@Vadim's answer and @carlop's comment address the issue that there's very little you can formally say without further information. But it sounds like what is wanted are some ad hoc informal but concrete suggestions for distribution assumptions, so here are a few.
Normally your percentile should not depend on the number of test-takers, since, if you assume that scores arise independently from some fixed underlying probability distribution, then your percentile as a function of your score $S$ is best thought of as $\mathrm{Pr}[x.

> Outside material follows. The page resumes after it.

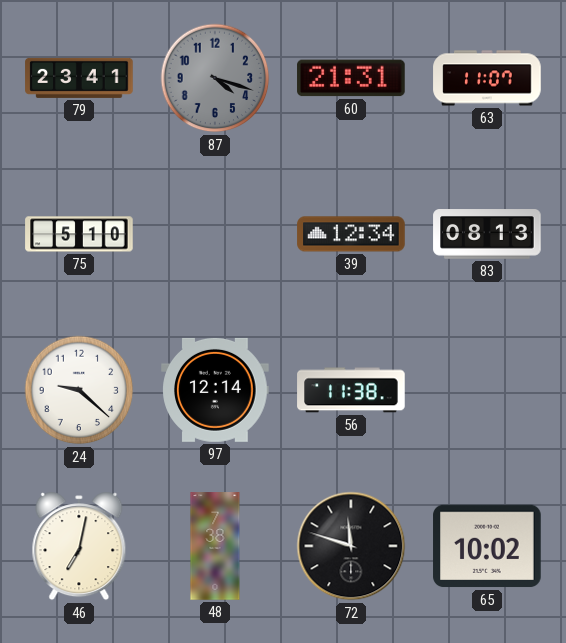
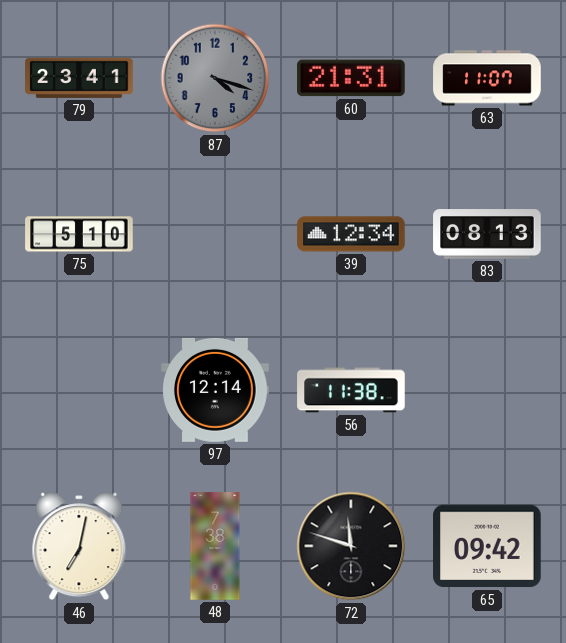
24: 9:22 -> none
65: 10:02 -> 09:42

This is also the context of grading on a curve, the percentiles are defined independent of the number of scores to be assigned.

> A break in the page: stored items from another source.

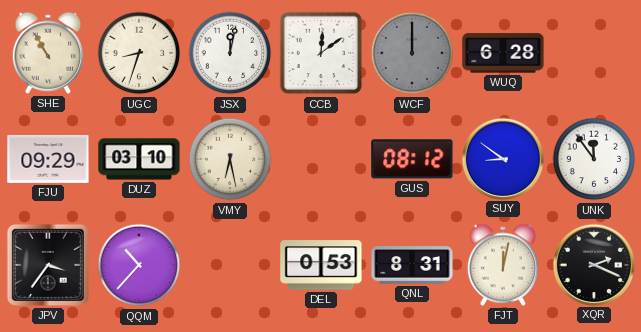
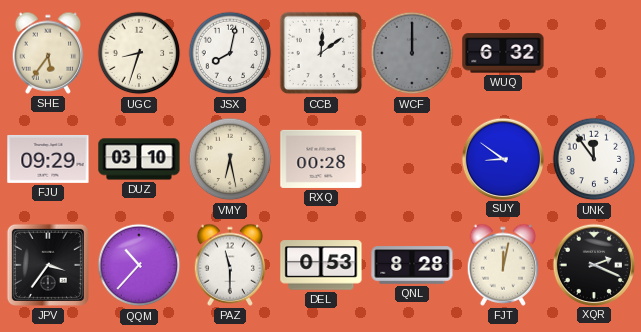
SHE: 10:55 -> 5:36
JSX: 12:02 -> 8:02
WUQ: 6:28 -> 6:32
RXQ: none -> 00:28
GUS: 08:12 -> none
PAZ: none -> 11:30
QNL: 8:31 -> 8:28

Idea 1: Assume the scores are uniform on an interval containing 100%. Then the mean $M$ is also the median, and your percentile is $(S-2M+100)/(200-2M)$ if your score is above the minimum $2M-100$ (and zero otherwise). This has the advantage that the calculation is very easy, but the disadvantage that it only works if M>50 and has no support below a minimum score.

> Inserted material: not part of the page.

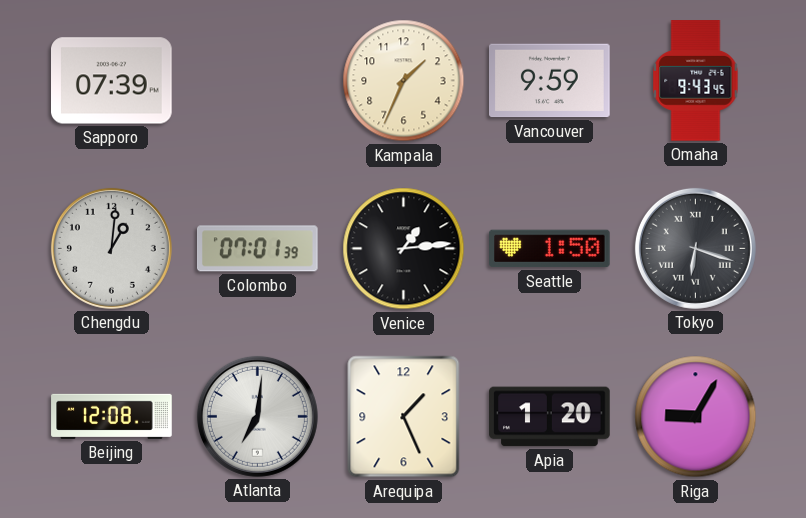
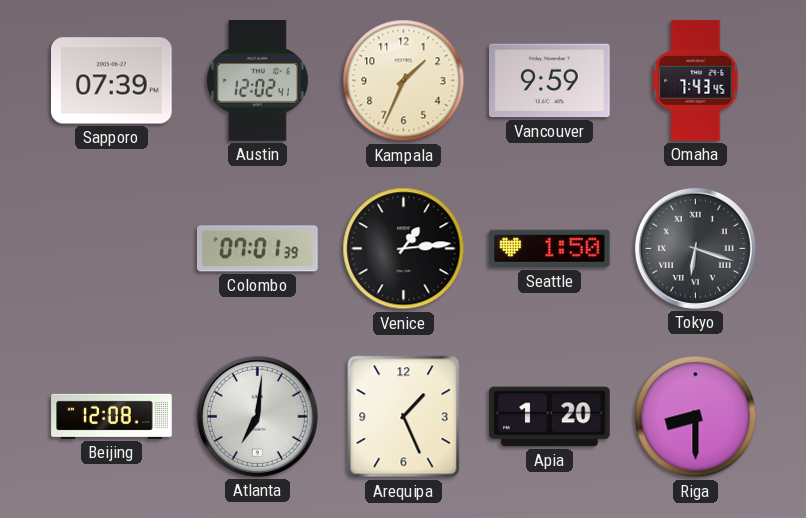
Austin: none -> 12:02
Omaha: 9:43 -> 7:43
Chengdu: 1:01 -> none
Riga: 9:05 -> 8:30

Idea 2: Assume the scores are more-or-less normally distributed and that 100% is a specific kind of "extraordinary," say 3 standard deviations from the mean. I.e. the standard deviation is $(100-M)/3$. Again the calculation is easy but the choice of 3 std.dev. is entirely arbitrary.
Idea 3: Assume the scores are more-or-less normally distributed, the top score is 100, and that the test-takers' scores are uniform in the percentiles, i.e. the top score is at the $N/(N+1)$ percentile for $N$ takers. This looks more sophisticated because it uses the additional piece of information $N$, but as discussed above that's not necessarily appropriate. It also now requires the quantile function for the normal distribution to compute the standard deviation.
Here's a picture for the example with given mean 92%. 
Using Idea 1 we assume the scores are uniform from 84-100 (shown in blue) and 95 is at the 69th percentile.
Using Idea 2 we assume the std.dev. is 8/3 (shown in red) and 95 is at the 87th percentile.
Using Idea 3 with $N=14$ (shown in yellow) we assume 100 is at about the 93rd percentile, about 1.5 std.dev. from the mean, then 95 is at the 71st percentile. With $N=10^5$ (shown in green) we assume 100 is about 4.3 std.dev. from the mean, then 95 is at about the 95th percentile.
Finally, here's an approximate reconstruction of the shape of the distribution of scores from the 2006 SAT scores from the published percentiles (1600 scale). For what it's worth Idea 2 does a decent job. The percentile of the perfect score on the 1600 scale was 99.93 which would be about 3.2 std.dev. away for a normal distribution, on the 2400 scale was 99.98 which would correspond to about 3.5 std.dev.